Garmin has outed the latest must-have gadget for the Top Gun wannabe, the Garmin HUD, a head-up display that hooks up wirelessly to your smartphone. Designed to connect via Bluetooth to an iPhone, Android, or Windows Phone 8 device running either the Garmin StreetPilot or NAVIGON apps, and HUD projects navigation directions, speed, and other information onto the windshield, meaning drivers don't have to take their phone out of their pocket, or glance down at it.

The box itself projects onto a sheet of transparent film stuck to the windshield, or onto a reflector lens that can be clipped to the HUD. Whatever the choice, it projects the next turn direction, the distance to the turn, the driver's current speed, the speed limit of the road, and the estimated time of arrival.

Details on the right lane to be in during complex junctions are also offered, and there's feedback on traffic and safety camera locations.

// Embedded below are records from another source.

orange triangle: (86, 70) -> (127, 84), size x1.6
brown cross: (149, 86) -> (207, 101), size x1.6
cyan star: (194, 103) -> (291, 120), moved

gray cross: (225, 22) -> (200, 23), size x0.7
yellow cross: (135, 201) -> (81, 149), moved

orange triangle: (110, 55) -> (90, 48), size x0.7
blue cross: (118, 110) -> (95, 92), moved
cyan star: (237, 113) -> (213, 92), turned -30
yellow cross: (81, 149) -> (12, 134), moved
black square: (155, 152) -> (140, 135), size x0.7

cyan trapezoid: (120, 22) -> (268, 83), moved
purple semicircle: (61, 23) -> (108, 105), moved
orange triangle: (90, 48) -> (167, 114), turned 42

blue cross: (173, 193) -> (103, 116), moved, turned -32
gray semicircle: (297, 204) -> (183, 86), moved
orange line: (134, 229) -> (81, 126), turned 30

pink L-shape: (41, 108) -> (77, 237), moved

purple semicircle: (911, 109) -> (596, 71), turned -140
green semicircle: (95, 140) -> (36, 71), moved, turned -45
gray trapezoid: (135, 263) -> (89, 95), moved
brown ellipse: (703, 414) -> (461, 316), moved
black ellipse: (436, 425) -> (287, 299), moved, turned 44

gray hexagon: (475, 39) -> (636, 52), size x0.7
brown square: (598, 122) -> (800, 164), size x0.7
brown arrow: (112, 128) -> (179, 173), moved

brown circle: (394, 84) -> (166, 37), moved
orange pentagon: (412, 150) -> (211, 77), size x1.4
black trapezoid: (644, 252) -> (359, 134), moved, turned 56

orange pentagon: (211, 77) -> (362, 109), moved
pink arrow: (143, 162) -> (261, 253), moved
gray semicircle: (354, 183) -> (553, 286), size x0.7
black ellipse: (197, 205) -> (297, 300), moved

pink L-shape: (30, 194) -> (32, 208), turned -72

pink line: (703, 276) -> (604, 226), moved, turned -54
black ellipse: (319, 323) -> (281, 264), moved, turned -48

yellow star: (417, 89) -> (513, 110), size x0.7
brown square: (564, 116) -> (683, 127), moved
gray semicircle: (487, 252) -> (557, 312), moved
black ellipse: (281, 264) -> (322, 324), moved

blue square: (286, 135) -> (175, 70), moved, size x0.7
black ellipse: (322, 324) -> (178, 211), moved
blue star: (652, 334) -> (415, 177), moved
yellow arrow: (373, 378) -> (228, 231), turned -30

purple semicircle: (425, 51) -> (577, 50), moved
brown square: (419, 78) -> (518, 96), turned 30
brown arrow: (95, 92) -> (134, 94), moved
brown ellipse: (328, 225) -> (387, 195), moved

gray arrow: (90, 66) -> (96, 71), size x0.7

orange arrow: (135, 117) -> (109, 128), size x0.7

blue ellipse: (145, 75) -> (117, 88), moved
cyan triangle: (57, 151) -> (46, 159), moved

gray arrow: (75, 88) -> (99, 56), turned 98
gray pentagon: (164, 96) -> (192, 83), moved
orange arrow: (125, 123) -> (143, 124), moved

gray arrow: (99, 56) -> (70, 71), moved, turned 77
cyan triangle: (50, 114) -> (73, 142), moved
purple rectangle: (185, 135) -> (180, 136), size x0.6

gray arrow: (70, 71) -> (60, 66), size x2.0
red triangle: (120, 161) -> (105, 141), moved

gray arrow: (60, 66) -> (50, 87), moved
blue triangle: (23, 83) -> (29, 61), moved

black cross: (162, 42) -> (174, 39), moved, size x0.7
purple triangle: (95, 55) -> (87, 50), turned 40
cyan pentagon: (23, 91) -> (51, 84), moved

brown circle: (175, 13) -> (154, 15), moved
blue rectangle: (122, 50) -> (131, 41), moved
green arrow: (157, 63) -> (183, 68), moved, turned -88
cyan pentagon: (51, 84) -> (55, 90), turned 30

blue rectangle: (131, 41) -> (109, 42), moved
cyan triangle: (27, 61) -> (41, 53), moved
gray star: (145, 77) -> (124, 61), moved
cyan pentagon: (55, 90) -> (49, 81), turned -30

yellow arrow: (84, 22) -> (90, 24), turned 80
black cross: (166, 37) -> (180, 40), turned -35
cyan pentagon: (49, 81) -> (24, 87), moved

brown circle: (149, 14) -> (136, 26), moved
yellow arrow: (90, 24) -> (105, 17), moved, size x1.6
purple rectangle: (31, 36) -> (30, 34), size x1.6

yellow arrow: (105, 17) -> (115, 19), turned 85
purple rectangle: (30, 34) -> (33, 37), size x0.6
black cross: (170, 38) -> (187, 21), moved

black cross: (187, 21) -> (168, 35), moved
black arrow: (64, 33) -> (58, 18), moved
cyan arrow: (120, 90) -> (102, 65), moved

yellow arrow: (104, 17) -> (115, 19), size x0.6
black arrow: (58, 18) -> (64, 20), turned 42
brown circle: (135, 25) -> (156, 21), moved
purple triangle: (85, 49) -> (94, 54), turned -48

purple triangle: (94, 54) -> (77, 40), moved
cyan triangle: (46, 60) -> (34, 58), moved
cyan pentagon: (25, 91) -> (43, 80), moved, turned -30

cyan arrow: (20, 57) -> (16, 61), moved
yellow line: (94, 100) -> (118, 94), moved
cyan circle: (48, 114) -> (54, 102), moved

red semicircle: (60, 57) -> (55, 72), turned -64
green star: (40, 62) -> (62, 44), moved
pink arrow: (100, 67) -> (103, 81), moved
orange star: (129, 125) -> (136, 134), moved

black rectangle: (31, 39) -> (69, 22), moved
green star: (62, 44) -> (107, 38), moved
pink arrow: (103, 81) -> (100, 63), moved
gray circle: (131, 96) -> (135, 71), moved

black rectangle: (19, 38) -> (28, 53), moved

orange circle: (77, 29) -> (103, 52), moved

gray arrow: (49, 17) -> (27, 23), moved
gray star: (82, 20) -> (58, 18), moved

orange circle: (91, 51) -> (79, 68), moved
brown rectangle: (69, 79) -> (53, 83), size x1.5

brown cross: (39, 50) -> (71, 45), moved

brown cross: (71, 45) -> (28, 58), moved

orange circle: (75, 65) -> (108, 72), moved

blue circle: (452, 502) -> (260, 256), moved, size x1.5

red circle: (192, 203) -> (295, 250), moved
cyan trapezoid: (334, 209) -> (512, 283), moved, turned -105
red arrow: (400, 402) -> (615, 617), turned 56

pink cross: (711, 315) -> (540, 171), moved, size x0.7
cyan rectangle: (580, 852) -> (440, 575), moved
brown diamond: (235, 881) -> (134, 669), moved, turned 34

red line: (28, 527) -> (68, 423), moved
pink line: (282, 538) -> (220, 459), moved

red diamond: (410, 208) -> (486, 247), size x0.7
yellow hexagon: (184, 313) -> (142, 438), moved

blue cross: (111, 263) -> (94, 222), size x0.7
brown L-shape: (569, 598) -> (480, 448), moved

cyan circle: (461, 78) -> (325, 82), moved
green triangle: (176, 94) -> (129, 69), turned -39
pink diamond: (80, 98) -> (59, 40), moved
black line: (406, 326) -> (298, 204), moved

Garmin says that the HUD automatically adjusts its brightness levels based on ambient lighting, and there's a USB connection which can be used to charge a smartphone during the journey. What you don't get is an integrated speaker: instead, either the smartphone's speaker is expected to handle spoken directions, or a Bluetooth link to the car's own audio system.

Head-up displays, while once limited to fighter jets, have slowly made their way into the mainstream. The Cadillac ATS, for instance, offers an HUD as a factory-fit option, while Mazda is doing the same for the considerably more affordable 2014 Mazda3.

The Garmin HUD will go on sale this summer, with an expected price of $129.99. As for the companion apps, they're priced from $29.99 depending on what mapping data is included.